Moim głównym obowiązkiem było więc utrzymywanie porządku i czystości w starym kościółku i na cmentarzu. To było dużo, wie pan. Mateczka była niesłychanie pedantyczna, więc tu i tam przeciągnęła palcem i okazywało się, że kurz pozostał i trzeba było myć drugi raz.



PM: Kim były zakonnice? Powiedziała pani kiedyś, że to były takie starsze kobiety, które nie znalazły sobie mężów i z tego powodu poszły do zakonu. Czy to była jakaś reguła? Czy to były osoby wierzące, z powołaniem? Jak pani to dzisiaj ocenia?

NR: Sądzę, że w zakonach istniała pewna hierarchia: były lepsze i gorsze. I to chyba brało się z tego, że wstępując do lepszych, wnosiło się posag, a w gorszych nie był on wymagany - to były właśnie zakony żebracze. W regule zakładu sióstr Felicjanek był zapis, że muszą się utrzymywać z jałmużny. Nie otrzymywały żadnych dotacji watykańskich czy kurialnych, musiały się utrzymać z miłosierdzia ludzkiego, czyli ktoś musiał żebrać, bo to nie było tak elegancko jak w dzisiejszych czasach, że ogłasza się z ambony, ludzie wypisują czek albo przesyłają pieniądze pocztą, tylko szło się z wyciągniętą ręką od sklepu do sklepu i mówiło: "Tutaj sierota z zakładu sióstr Felicjanek pod wezwaniem św. Franciszka przychodzi prosić co łaska, bo jesteśmy głodne i nie mamy co jeść". I odpowiedź: "Co, znowu? Nigdy nie jesteście najedzone, tylko codziennie słyszę, że jesteście głodne". No, ale zawsze dawali nam kilka bochenków. I rzeczywiście, nigdy nie kupowałam chleba, tylko chodziło się do kilku piekarń i dostawało się tu bochenek, tam bochenek, i to musiało wystarczyć.



PM: Siostry również chodziły, czy tylko wychowanki?

NR: Siostra przeważnie zostawała przy drzwiach i pilnowała, żebyśmy nie zjadły chleba same. Ja zjadałam, kiedy się tylko dało, a bułkę, jeśli jakąś dostałam, wrzucałam sobie za bluzkę.

Siostry robiły wrażenie prostaczek. Nie chcę im w niczym ubliżać, bo przypuszczam, że po prostu zostały wypchnięte z biednych gospodarstw. Pochodziły przeważnie z góralskich rodzin; wiedziały z góry, że nie dostaną posagu. A jeśli nie dostawały posagu w postaci ziemi lub krowy, to nie mogły być żadną partią dla chłopaka. Nie sprawiały też wrażenia szczególnie uduchowionych. Nie działo się tam nigdy nic gorszącego, ale siostry nie wyglądały raczej na kontemplujące… Odprawiały wszystkie przepisowe modlitwy rano, po południu, wieczorem, różaniec, msza święta i wszystkie inne. Ale ducha religijności płynącej z duszy nie zaobserwowałam, choć być może one to przeżywały, kto wie. Byłam wówczas nieświadoma tych spraw.

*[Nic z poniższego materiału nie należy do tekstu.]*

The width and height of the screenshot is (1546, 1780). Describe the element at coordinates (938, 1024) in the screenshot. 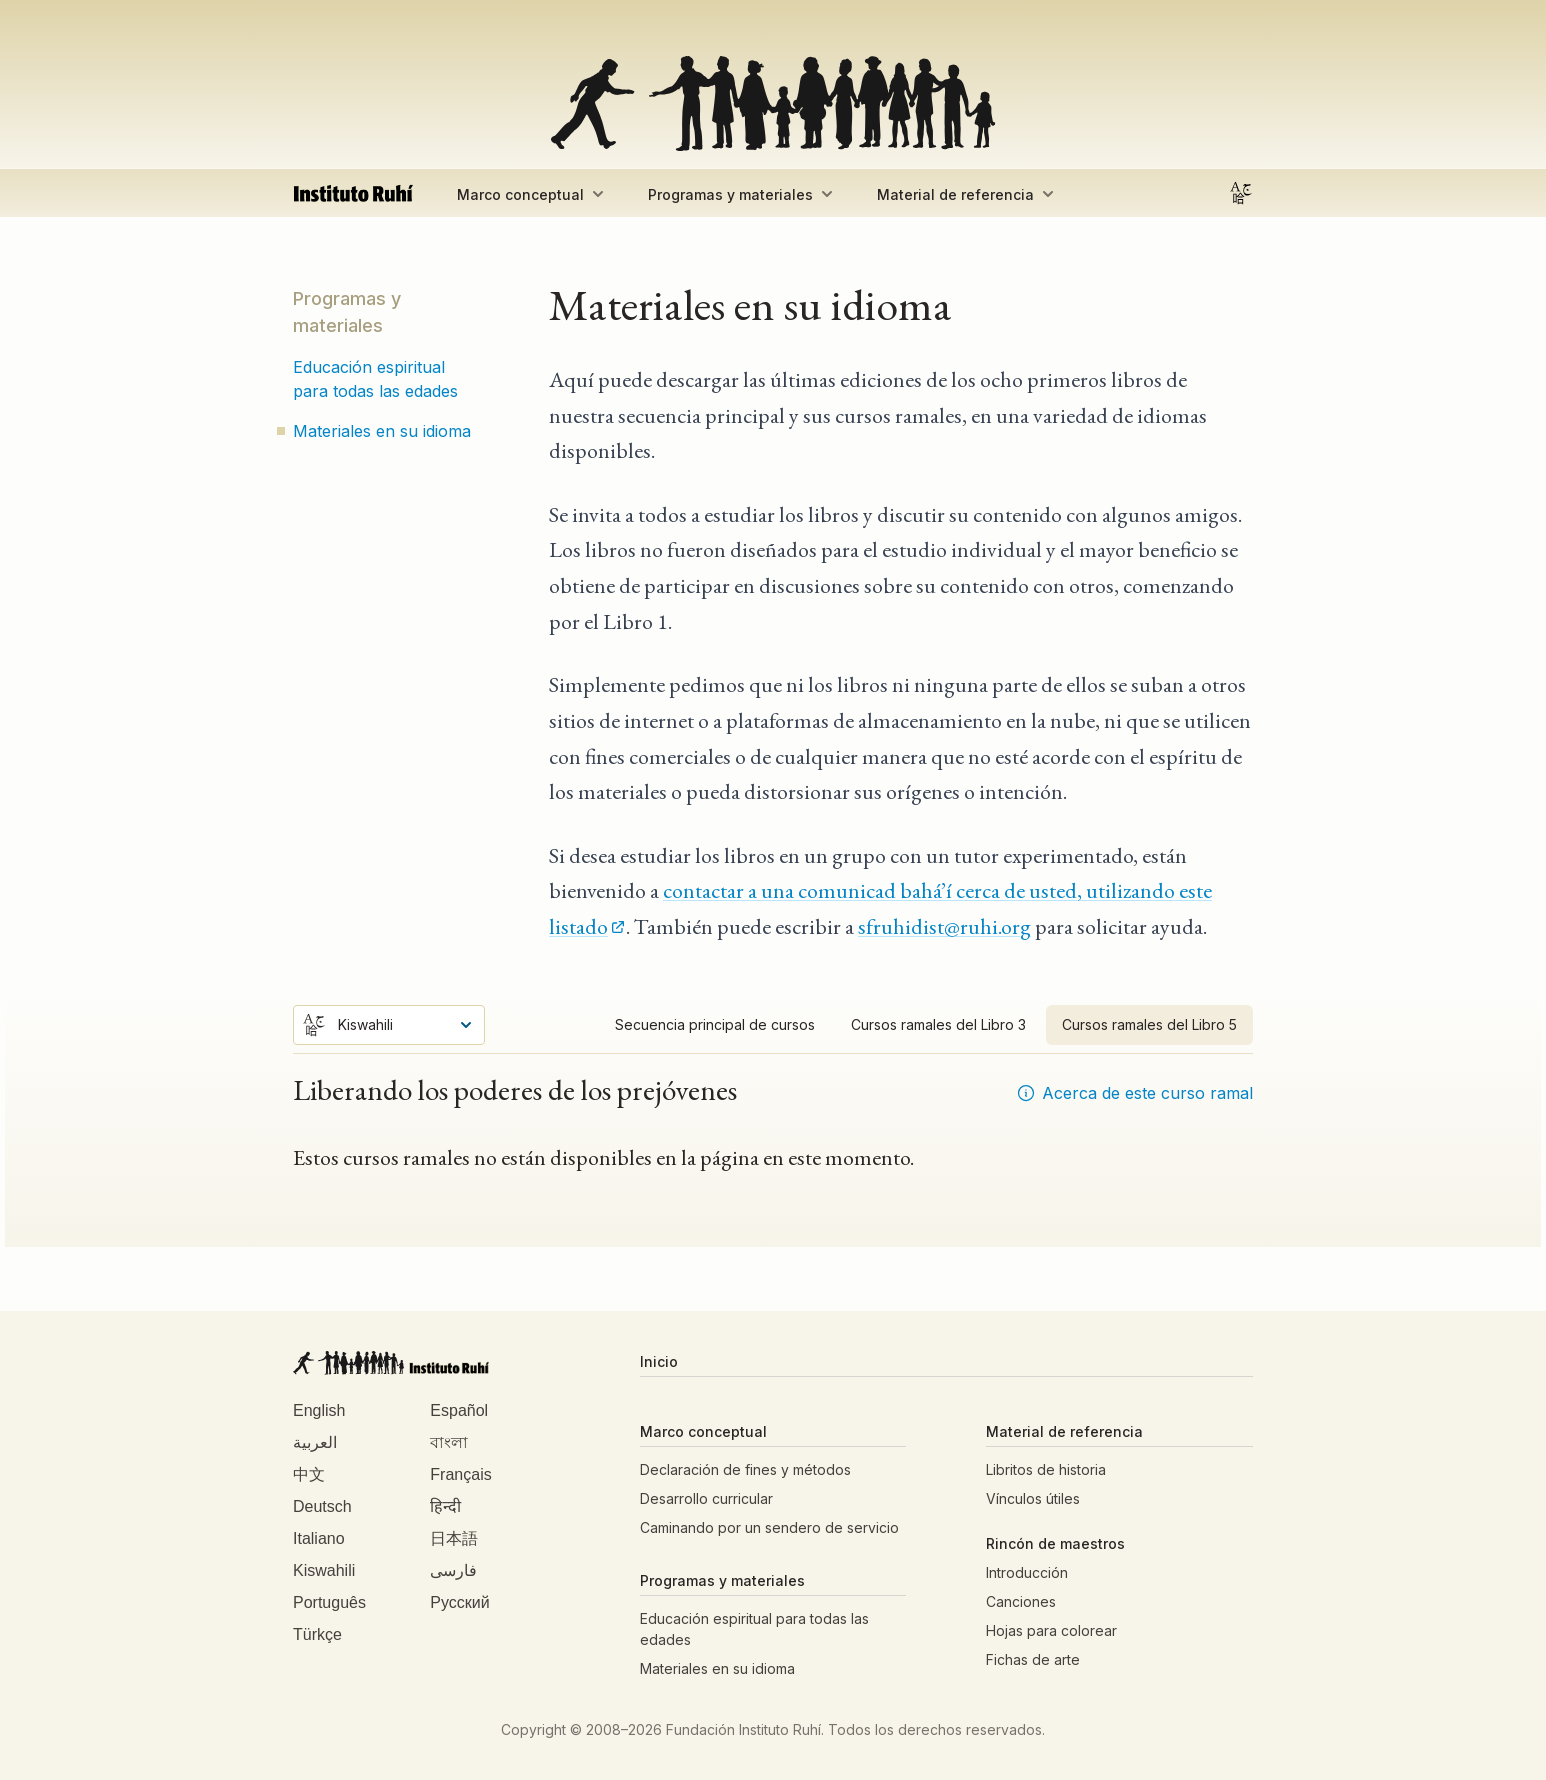

I see `Cursos ramales del Libro 3` at that location.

PM: Jest taki dialog w książce, jedna z dziewczyn mówi: "Zdaje mi się, że dostałam powołanie". A ktoś odpowiada: "Niemożliwe". Czyli tej wiary w powołanie nie było?

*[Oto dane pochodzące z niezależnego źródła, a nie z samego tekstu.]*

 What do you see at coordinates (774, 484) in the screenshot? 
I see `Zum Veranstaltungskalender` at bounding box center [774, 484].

NR: Dzisiaj to się zapewne zmieniło, ale wtedy można było odnieść wrażenie, że zakon był sposobem ucieczki dla wielu biednych kobiet, które, mówiąc brutalnie, miały alternatywę: albo iść na ulicę, albo do zakonu. Więc chyba dobrze, że wybierały zakon. Zapamiętałam jedną z dziewczyn. Chętnie chodziła ze mną na cmentarz grabić liście i dopiero tam śmiała się, chichotała. "Tala, ścigaj mnie" - mówiła. "Czy mnie złapiesz? Nie złapiesz mnie". No i ja ją ścigałam. Była młodą dziewczyną, już w wieku szesnastu lat została postulantką. A potem, po roku czy dwóch, pierwsze śluby, po których musiała już trzymać fason zakonnicy. Ale była przecież prostoduszną, miłą dziewczyną, która poszła do zakonu, bo nie miała co ze sobą zrobić ani gdzie się podziać.

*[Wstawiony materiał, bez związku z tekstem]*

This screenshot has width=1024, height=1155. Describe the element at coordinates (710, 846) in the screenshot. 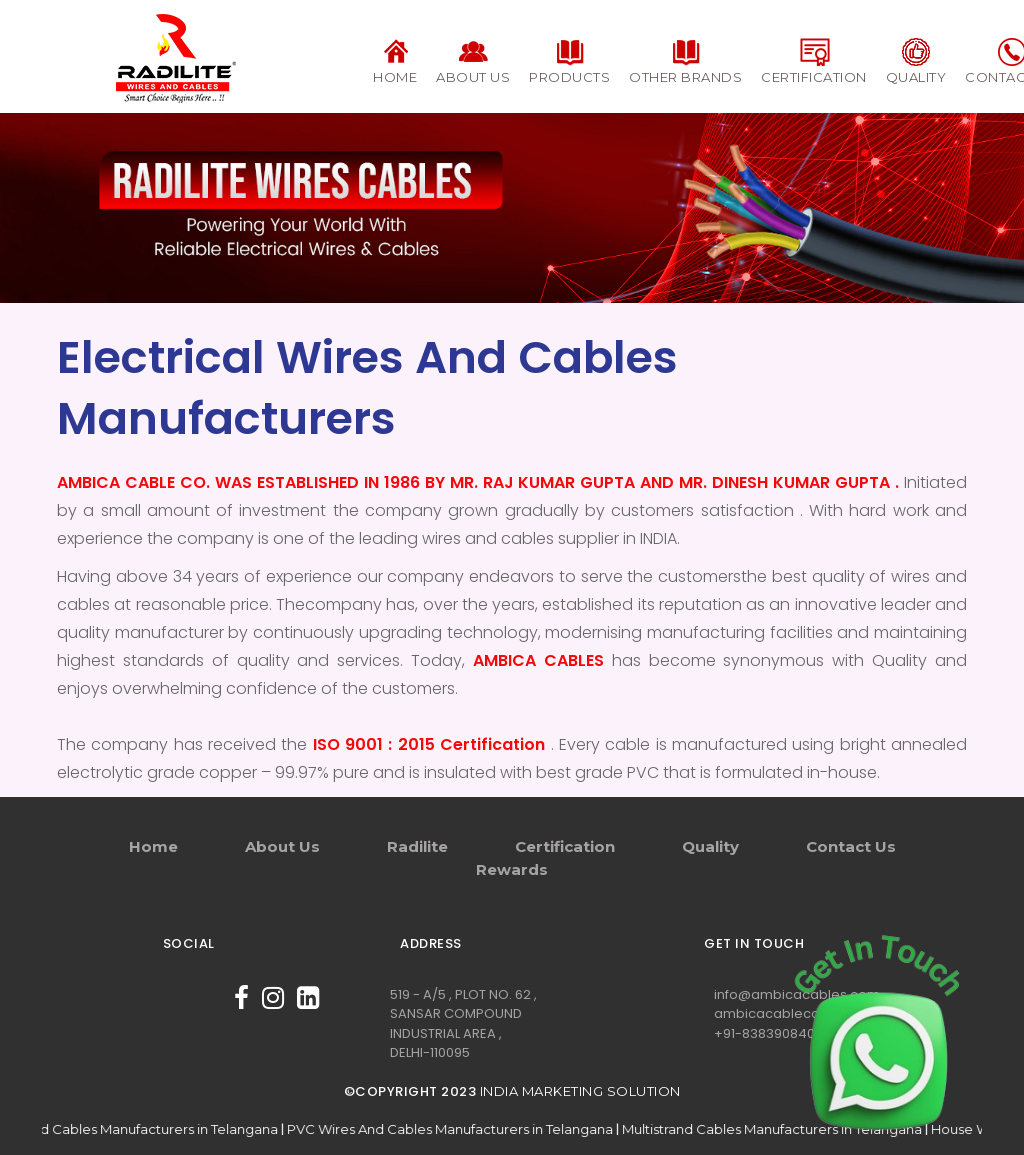

I see `Quality` at that location.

PM: Czy zakonnice żyły w takim ubóstwie jak dziewczyny z sierocińca? Czy, na przykład, lepiej się odżywiały?

NR: Lepiej może tak, ale nie był to żaden luksus. Miały trochę lepiej, mogły kłaść więcej smalcu na chleb. My miałyśmy tylko tyle, żeby zakryć dziurki w kromce, a one mogły mieć smalec ze skwarkami.



PM: Opisuje pani w książce różne absurdy, do których tam dochodziło, sytuacje wręcz chore, kary wymierzane przez siostry. Czy nie zdawały sobie sprawy z tego, co robią, kiedy biły was różańcem?

NR: Obawiam się, że przesadziłam w książce, bo to nie było reguła, żeby one tłukły nas różańcami. Po prostu to było dla mnie takie szokujące, więc zapamiętałam to szczególnie mocno. Parę miesięcy temu przekartkowałam książkę i pomyślałam sobie, że to niesprawiedliwe, bo z lektury można wywnioskować, że one nas zawsze tłukły różańcem, a tak nie było.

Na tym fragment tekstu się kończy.